Apple is getting ready to offer customers the latest major update to its operating system, Mac OS X 10.7 "Lion," as a download through the App Store, Mac blog Apple Insider reported.
On Friday, the company issued its third build of Mac OS X 10.6.8 to developers, though it is not yet known if it contains a fix that will find and remove the Mac Defender malware.
Earlier this month, the blog reported that the App Store would be the main channel for Mac users to get the OS upgrade, according to unnamed sources. The blog also reported Apple was likely to offer a hard disc version of the OS. Analysts are predicting Apple will make an announcement about the software release at the company's Worldwide Developers Conference in San Francisco, set to take place June 6 through 10.
On Wednesday Apple finally broke its silence on the Mac Defender scareware and other fake antivirus variants that have been making the rounds recently. The company promised a Mac OS X update to remove the malware. The company released a document acknowledging the scam's existence and outlined steps on avoiding installing the software, deleting it before it is installed and uninstalling it if it's already on the machine.
"A recent phishing scam has targeted Mac users by redirecting them from legitimate websites to fake websites which tell them that their computer is infected with a virus. The user is then offered Mac Defender 'anti-virus' software to solve the issue," the document explained. "This 'anti-virus' software is malware (i.e. malicious software). Its ultimate goal is to get the user's credit card information which may be used for fraudulent purposes."

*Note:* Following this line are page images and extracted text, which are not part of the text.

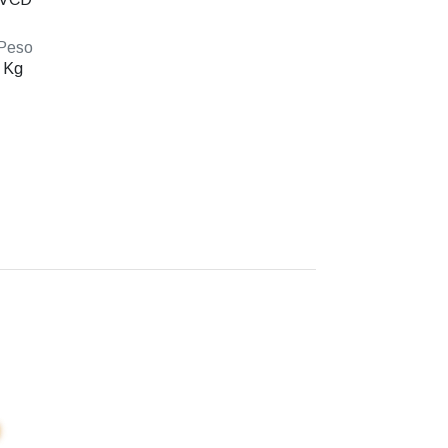
Peso
 Kg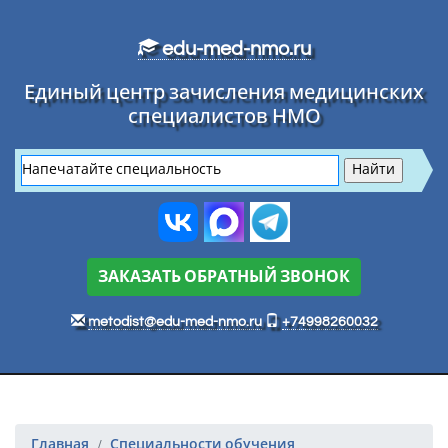
Перейти к основному тексту
edu-med-nmo.ru
Единый центр зачисления медицинских
специалистов НМО
ЗАКАЗАТЬ ОБРАТНЫЙ ЗВОНОК
metodist@edu-med-nmo.ru
+74998260032
Главная
Специальности обучения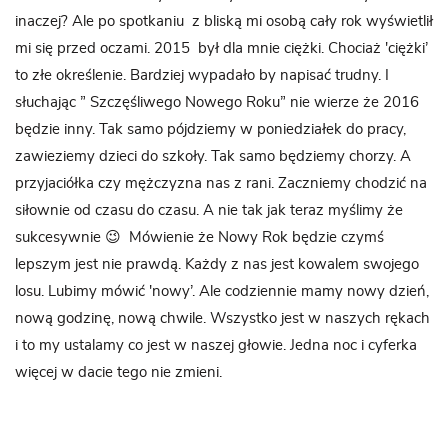
inaczej? Ale po spotkaniu z bliską mi osobą cały rok wyświetlił
mi się przed oczami. 2015 był dla mnie ciężki. Chociaż 'ciężki’
to złe określenie. Bardziej wypadało by napisać trudny. I
słuchając ” Szczęśliwego Nowego Roku” nie wierze że 2016
będzie inny. Tak samo pójdziemy w poniedziałek do pracy,
zawieziemy dzieci do szkoły. Tak samo będziemy chorzy. A
przyjaciółka czy mężczyzna nas z rani. Zaczniemy chodzić na
siłownie od czasu do czasu. A nie tak jak teraz myślimy że
sukcesywnie 😉 Mówienie że Nowy Rok będzie czymś
lepszym jest nie prawdą. Każdy z nas jest kowalem swojego
losu. Lubimy mówić 'nowy’. Ale codziennie mamy nowy dzień,
nową godzinę, nową chwile. Wszystko jest w naszych rękach
i to my ustalamy co jest w naszej głowie. Jedna noc i cyferka
więcej w dacie tego nie zmieni.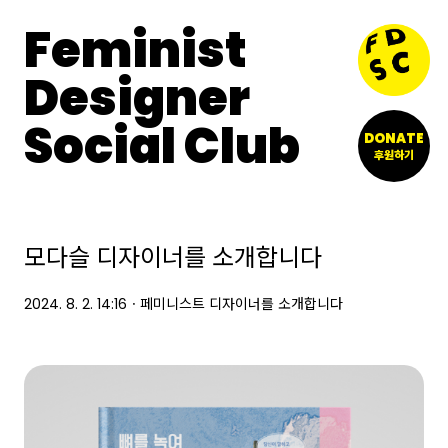
Feminist
Designer
Social Club
DONATE
후원하기
모다슬 디자이너를 소개합니다
2024. 8. 2. 14:16
ㆍ
페미니스트 디자이너를 소개합니다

According to Apple, the most common names for this malware are Mac Defender, Mac Protector and Mac Security. "In the coming days, Apple will deliver a Mac OS X software update that will automatically find and remove Mac Defender malware and its known variants. The update will also help protect users by providing an explicit warning if they download this malware," the company said. "In the meantime, the Resolution section below provides step-by-step instructions on how to avoid or manually remove this malware."
Users stumbling upon rogue sites, often through poisoned image search results or by clicking on malicious links, are displayed a window that resembles a Finder window claiming to be "scanning" their system. The site warns the user that the Mac has been infected, and should download a antivirus scanner to clean the infection. The scareware also launches pop-up windows with adult content ads every few minutes to perpetuate the impression that the user has been infected. Users are scammed into providing a credit card number to purchase the antivirus software.

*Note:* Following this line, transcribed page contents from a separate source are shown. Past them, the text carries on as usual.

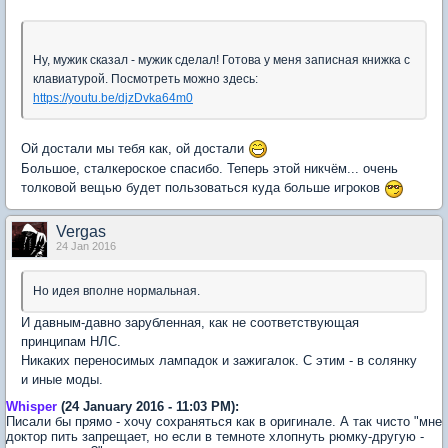
Ну, мужик сказал - мужик сделал! Готова у меня записная книжка с
клавиатурой. Посмотреть можно здесь:
https://youtu.be/djzDvka64m0
Ой достали мы тебя как, ой достали
Большое, сталкероское спасибо. Теперь этой никчём... очень
толковой вещью будет пользоваться куда больше игроков
Vergas
24 Jan 2016
Но идея вполне нормальная.
И давным-давно зарубленная, как не соответствующая
принципам НЛС.
Никаких переносимых лампадок и зажигалок. С этим - в солянку
и иные моды.
Whisper
(24 January 2016 - 11:03 PM):
Писали бы прямо - хочу сохраняться как в оригинале. А так чисто "мне
доктор пить запрещает, но если в темноте хлопнуть рюмку-другую -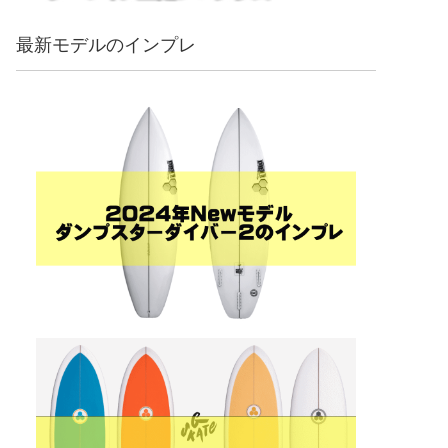
最新モデルのインプレ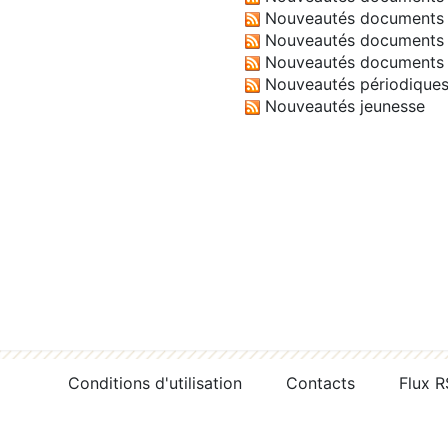
Nouveautés documents 
Nouveautés documents 
Nouveautés documents 
Nouveautés périodique
Nouveautés jeunesse
Conditions d'utilisation
Contacts
Flux 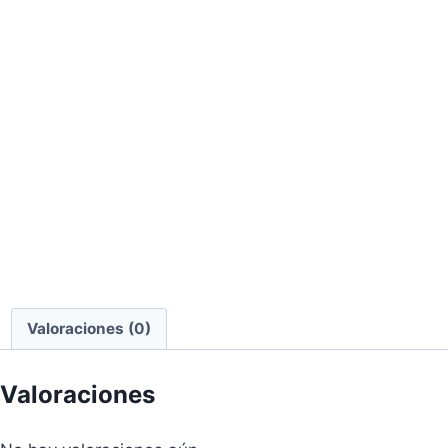
Valoraciones (0)
Valoraciones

According to a report earlier this year from the Federal Trade Commission, consumer complaints about malware, spyware and adware skyrocketed in 2010 as users struggled with increasingly sophisticated computer threats. The number of complaints consumers made to the FTC about malware, spyware and adware more than tripled from 6,012 issues logged in 2009 to 22,813 in 2010, the FTC said in a report released March 8. There were nine times more complaints to the FTC in 2010 than there were in 2008, the report said.